Relato de Anélice de Azevedo Silva (Dona Cica), filha e esposa de ferroviário.
Teatro Arlequim
O “Theatro AlecrimArlequim” foi inaugurado em 1887 e foi o primeiro da cidade, uma das principais atividades culturais disponíveis para os moradores. Seu auge foi em 1907, quando recebeu um grande grupo de atores viajantes na cidade e atraiu enorme plateia. Em 1917 ele passou a se chamar “Cine Theatro Municipal”. Além das peças teatrais, o espaço recebia apresentações de grupos musicais e até projeção de filmes mudos. Na época do cinema mudo, toda a trilha sonora dos filmes era feita por pianistas da cidade, como Francisco Fonseca. A trilha sonora ao vivo acompanhava cenas do filme. Havia grande trânsito cultural na cidade, e Formiga fazia parte da rota de muitos artistas viajantes no início do século 20. No dia 1 de setembro de 1951, um curto-circuito causou um grande incêndio no Teatro Municipal: o fogo destruiu documentos históricos, fotografias e publicações de grande parte da história da cultura formiguense.
Cine Glória
Era o principal cinema da cidade. Fazia parte de uma rede de propriedade do italiano Francisco Cupello, que distribuía os filmes pelos trilhos da EFOM. O Glória tinha capacidade para 1250 espectadores. Diariamente eram exibidas três sessões: uma matinê durante o dia, uma sessão às 18h30 e outra às 20h30. O dia mais frequentado era o domingo. A ida ao cinema aos domingos fazia parte da rotina dos moradores da cidade. Hoje é parte da memória e do afeto de muitos formiguenses que viveram histórias ali. O professor Franklin de Carvalho, diretor do Cine Glória, e Seu Toninho, porteiro do cinema, foram personagens memoráveis para quem frequentava o espaço. Um dos grandes incentivadores do teatro e cinema em Formiga era o Sr. Estático Vieira, dono da loja Nova América.
Filme chegando de trem
Em 1952 foi inaugurado em Formiga o Cine Teatro Glória. Os rolos de filmes chegavam de trem à Estação Ferroviária em um vagão que levava filmes para todas as cidades. A inauguração do Cine Teatro Glória foi marcada pela exibição do filme O Fantasma da Ópera. Além do saudoso Cine Glória, existiu em Formiga o Cine Rocha, que conta com menos registros históricos. O museu da cidade conta hoje com o acervo do antigo cinema: projetor antigo e diversos rolos de filmes.
Depoimentos
Máquina A – Máquina B
“Antigamente os filmes vinham em rolos. A gente tem uma pequena amostra ali. Pra assistir um filme longa-metragem, podia ser que tivesse até dezoito embalagens para o filme. Então, no processo precisava de duas máquinas, porque quando estava terminando a parte A numa máquina, ele já estava arrumando a parte B na outra máquina. Enquanto ele tirava a parte A, ele já arrumava a parte C e assim, por sequência, ia quase o alfabeto inteiro.”

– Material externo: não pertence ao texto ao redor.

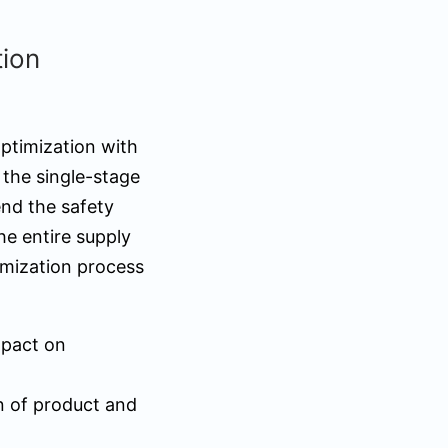
tion
optimization with
 the single-stage
nd the safety
he entire supply
imization process
mpact on
n of product and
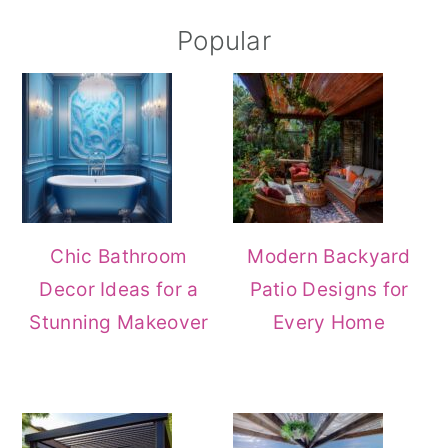
Popular
Chic Bathroom
Modern Backyard
Decor Ideas for a
Patio Designs for
Stunning Makeover
Every Home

Relato de Gervânio Araújo, funcionário do Museu Municipal Francisco Fonseca.
Missa e cinema
“Toda vida eu gosto muito do cinema, então a gente ia ao cinema, o lazer da gente era cinema, era o programa de domingo: missa e cinema. Se não fosse ao cinema no domingo, não tinha domingo. Então, assim, a gente tinha todo aquele desejo pelo teatro e cinema.”
Relato de Vera Lúcia Alves Teixeira, parente de ferroviários.
Quadrinhos e Zorro
“Olha, domingo de manhã era seriado: então todo domingo era série, era capítulo. Tinha Tarzan, Zorro, Batman e Robin, Patrulheiros Toddy, tudo isso era passado, e a gente acompanhava. Uma tradição nossa era domingo de manhã ir pra porta do cinema pra trocar revista. Tinha todo tipo de revista, e todo mundo levava a sua. Era revista em quadrinho e figurinha. Tinha revistas do Zé Carioca, Pato Donald, Fantasmas, Zorro.”

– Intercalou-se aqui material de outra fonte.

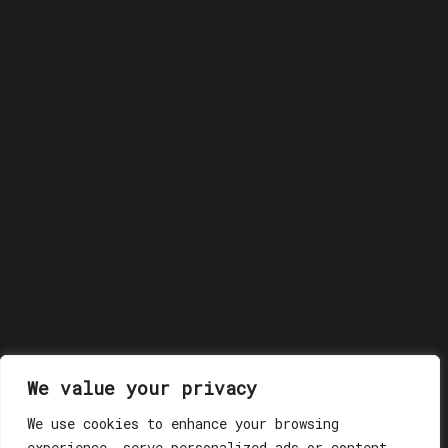
We value your privacy
We use cookies to enhance your browsing
© 2018 GLASSWERK. ALL RIGHTS RESERVED.
Privacy
experience, serve personalized ads or content,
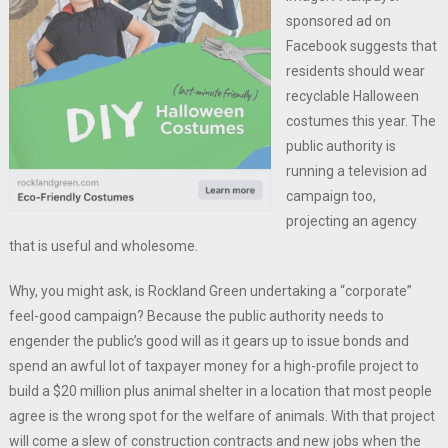
sponsored ad on
Facebook suggests that
residents should wear
recyclable Halloween
costumes this year. The
public authority is
running a television ad
campaign too,
projecting an agency
that is useful and wholesome.
Why, you might ask, is Rockland Green undertaking a “corporate”
feel-good campaign? Because the public authority needs to
engender the public’s good will as it gears up to issue bonds and
spend an awful lot of taxpayer money for a high-profile project to
build a $20 million plus animal shelter in a location that most people
agree is the wrong spot for the welfare of animals. With that project
will come a slew of construction contracts and new jobs when the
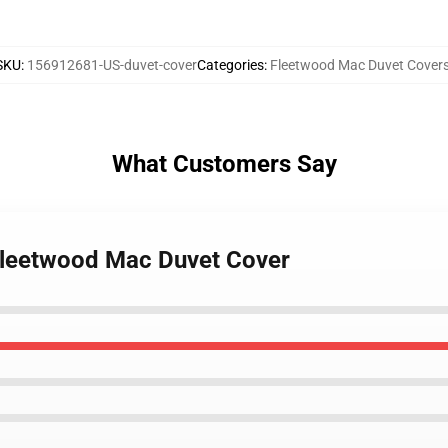
SKU
:
156912681-US-duvet-cover
Categories
:
Fleetwood Mac Duvet Cover
What Customers Say
Fleetwood Mac Duvet Cover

Relato de Márcio José Maia Figueiredo e Antônio Maia, netos de ferroviários.
Prof. Franklin
“O diretor do cinema, seu Franklin, era professor. Era professor de latim e de desenho. E quem era aluno dele… ele dava balão, na gente: não deixava entrar no cinema, proibia entrar. Se fizesse bagunça na aula, qualquer coisa, e a gente aprontava, né. Aí ele proibia a gente de entrar no cinema, mas a gente dava um jeito de entrar. Nós arrumávamos uma segueta, entrava por cima, tinha o portão e lá tinha o cadeado, cerrava serrava o cadeado e entrava no cinema escondido.”
Relato de Antônio de Oliveira Diniz, ferroviário aposentado.
Só para adultos
“A sessão das 20h30, tinha conteúdo adulto e tinha o Seu Toninho, que era o porteiro. Ele não deixava a gente entrar. Ele sabia a data de nascimento de todo mundo da cidade.”
Relato de Antônio Maia, neto de ferroviário.
Peido alemão
“A gente tomava balão no cinema: tomar balão era uma suspensão e que poderia ser de uma semana, 10 dias ou 15 dias, mas a gente aprontava mesmo assim. Às vezes a gente desparafusava os encostos das cadeiras, então, quando as mocinhas iam se sentar na cadeira, o encosto saía. Outros colavam chicletes na cabeça das mulheres. Os que ficavam na parte de cima jogavam ovo em quem estava embaixo. Faziam um tal de peido alemão também. O cinema aqui apagava muito a luz e, quando apagava a luz, o Seu Franklin vinha com a vela. Aí todo mundo soprava a vela, e ele ficava louco. Ele detestava bagunça, porque aí destruía as cadeiras. Então esses eram alguns dos motivos para tomar balão do Seu Franklin.”
Relato de Antônio Diniz, Márcio e Kaka.
Corredor de gala
“Esse cinema era tão bonito que você entrava na porta, tinha um o corredor pra você andar com tudo de cartazes dos próximos filmes. Não tinha coisa melhor para fazer. Você sabia o que vinha daqui a 15 dias, 30 dias, né? Aí você entrava e tinha uma cortina, para você entrar na plateia.”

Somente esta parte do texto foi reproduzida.